Improving Latent Reasoning in LLMs via Soft Concept Mixing
Kang Wang, Xiangyu Duan, Tianyi Du
TL;DR
This work addresses the mismatch between discrete token reasoning and continuous latent concepts in LLMs by introducing Soft Concept Mixing (SCM). SCM generates a soft concept vector $\widetilde{\boldsymbol{se}}_t = \sum_i p_{t,i} \boldsymbol{e}(x_i)$ from the output distribution and injects it into the hidden state via $\boldsymbol{h}'_t = \boldsymbol{h}_t + \widetilde{\boldsymbol{se}}_t$, enabling latent reasoning in training. The policy is optimized with Group Relative Policy Optimization (GRPO) using multiple rollouts and a composite reward, providing stable gradients without a separate value function. Across GSM8K, MATH500, AIME 2024, GPQA-Diamond, and MMLU, SCM outperforms CoT, Soft Thinking, and GRPO baselines while displaying minimal latent-space drift in PCA analyses, demonstrating both enhanced reasoning and representational stability.
Abstract
Unlike human reasoning in abstract conceptual spaces, large language models (LLMs) typically reason by generating discrete tokens, which potentially limit their expressive power.

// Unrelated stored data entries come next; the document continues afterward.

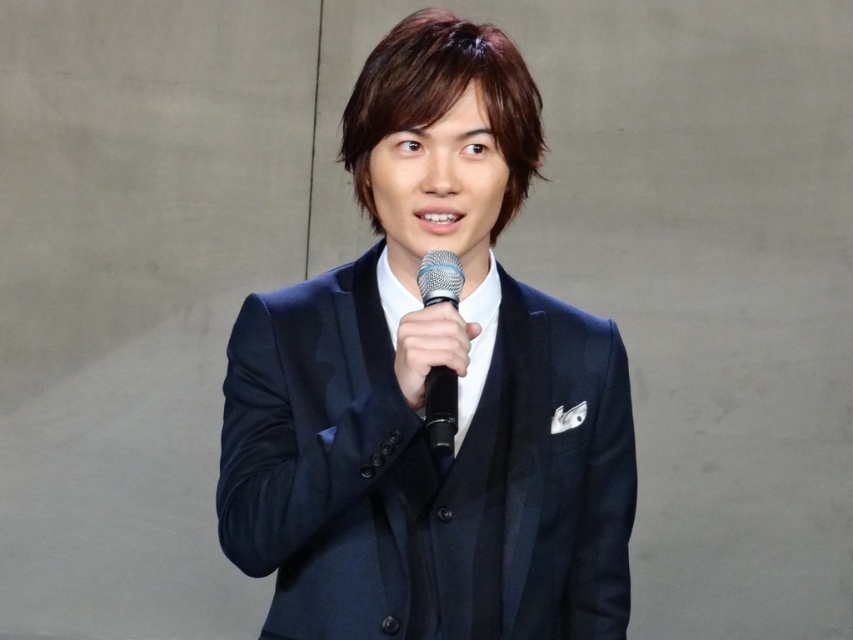 Is point (300, 518) positioned in front of point (424, 301)?

No, it is not.

Can you confirm if navy blue suit at center is shorter than black matte microphone at center?

No, navy blue suit at center is not shorter than black matte microphone at center.

Describe the element at coordinates (422, 387) in the screenshot. I see `navy blue suit at center` at that location.

The image size is (853, 640). Find the location of `navy blue suit at center`. navy blue suit at center is located at coordinates (422, 387). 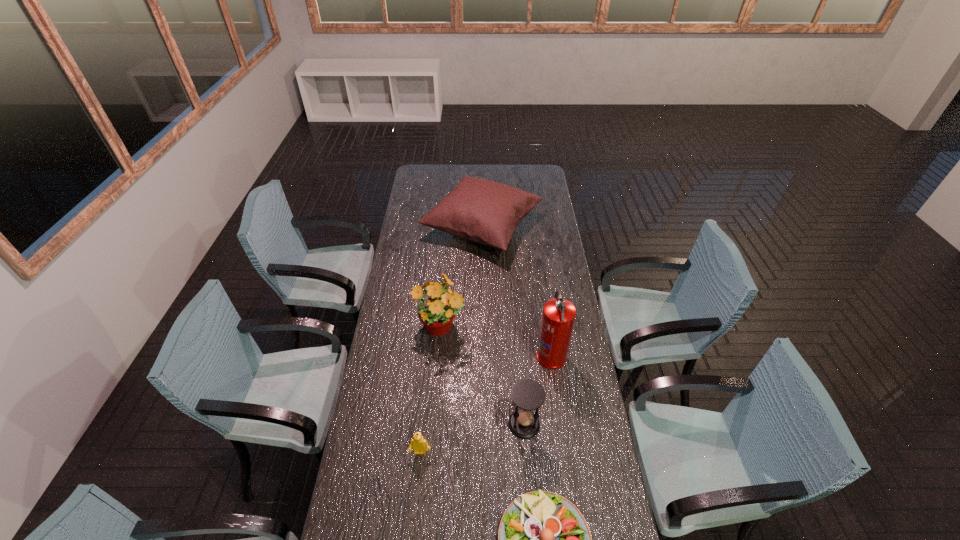 Find the location of `vacant space located 0.220m on the back of the cushion`. vacant space located 0.220m on the back of the cushion is located at coordinates (482, 173).

The height and width of the screenshot is (540, 960). I want to click on blank area located 0.080m on the back of the hourglass, so click(521, 391).

In order to click on vacant space situated on the face of the second shortest object in this screenshot , I will do `click(418, 476)`.

Find the location of a particular element. This screenshot has width=960, height=540. flowerpot located at the left edge is located at coordinates (436, 312).

The image size is (960, 540). In order to click on cushion that is at the left edge in this screenshot , I will do `click(483, 211)`.

This screenshot has height=540, width=960. What are the coordinates of `fire extinguisher that is at the right edge` in the screenshot? It's located at (558, 318).

Image resolution: width=960 pixels, height=540 pixels. I want to click on cushion that is at the right edge, so click(x=483, y=211).

Identify the location of vacant space at the left edge of the desktop. (383, 351).

In the image, there is a desktop. Identify the location of vacant space at the right edge. (554, 211).

At what (x,y) coordinates should I click in order to perform the action: click on vacant area at the far left corner of the desktop. Please return your answer as a coordinate pair (x, y). The width and height of the screenshot is (960, 540). Looking at the image, I should click on (430, 173). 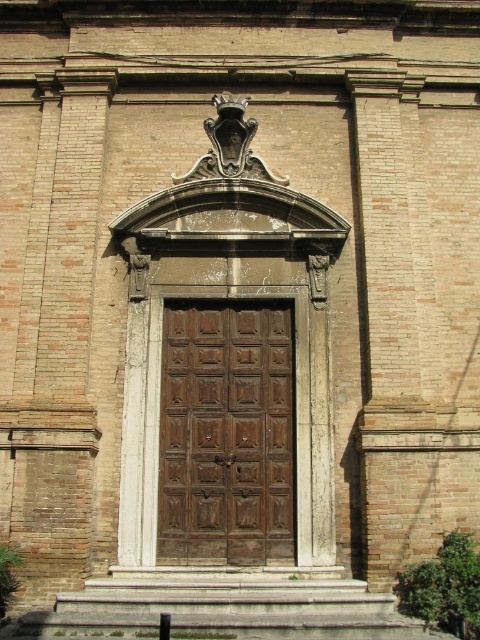 Looking at this image, who is more forward, (252, 403) or (385, 602)?

Point (385, 602) is in front.

Who is more distant from viewer, (287, 307) or (107, 608)?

The recent work Soft Thinking has shown that LLMs' latent reasoning via soft concepts is a promising direction, but LLMs are trained on discrete tokens. To reduce this gap between the soft concepts in reasoning and the discrete tokens in training, we propose Soft Concept Mixing (SCM), a soft concept aware training scheme that directly exposes the model to soft representations during training. Specifically, SCM constructs a soft concept vector by forming a probability-weighted average of embeddings. Then, this vector is mixed into the model's hidden states, which embody rich contextual information. Finally, the entire latent reasoning process is optimized with Reinforcement Learning (RL). Experiments on five reasoning benchmarks demonstrate that SCM improves the reasoning performance of LLMs, and simultaneously maintains a stable training dynamic.